──────── Records for the exercise ────────

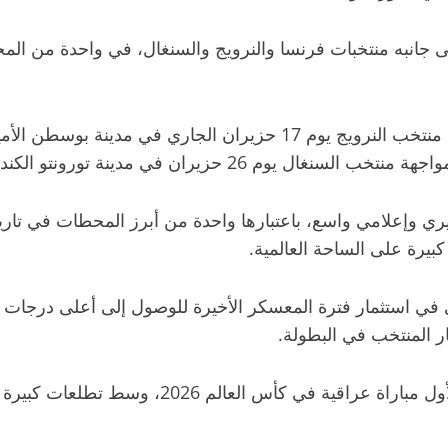
 جانبه منتخبات فرنسا والنرويج والسنغال، في واحدة من الم
م 26 حزيران في مدينة تورونتو الكندية.
اق في مونديال 2026 باهتمام جماهيري وإعلامي واسع، باعتبارها واحدة من أبرز الم
يرة على الساحة العالمية.
ي استثمار فترة المعسكر الأخيرة للوصول إلى أعلى درجات الجا
ار المنتخب في البطولة.
ومع وصول البعثة إلى مقرها الرسمي، يبدأ العد الت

────────

» **Action item**
Please copy the line that holds "اق في مونديال" and each line under it through the last line above, exactly as they stand, adding nothing.

» **Problem solution**
اق في مونديال 2026 باهتمام جماهيري وإعلامي واسع، باعتبارها واحدة من أبرز الم
يرة على الساحة العالمية.
ي استثمار فترة المعسكر الأخيرة للوصول إلى أعلى درجات الجا
ار المنتخب في البطولة.
ومع وصول البعثة إلى مقرها الرسمي، يبدأ العد الت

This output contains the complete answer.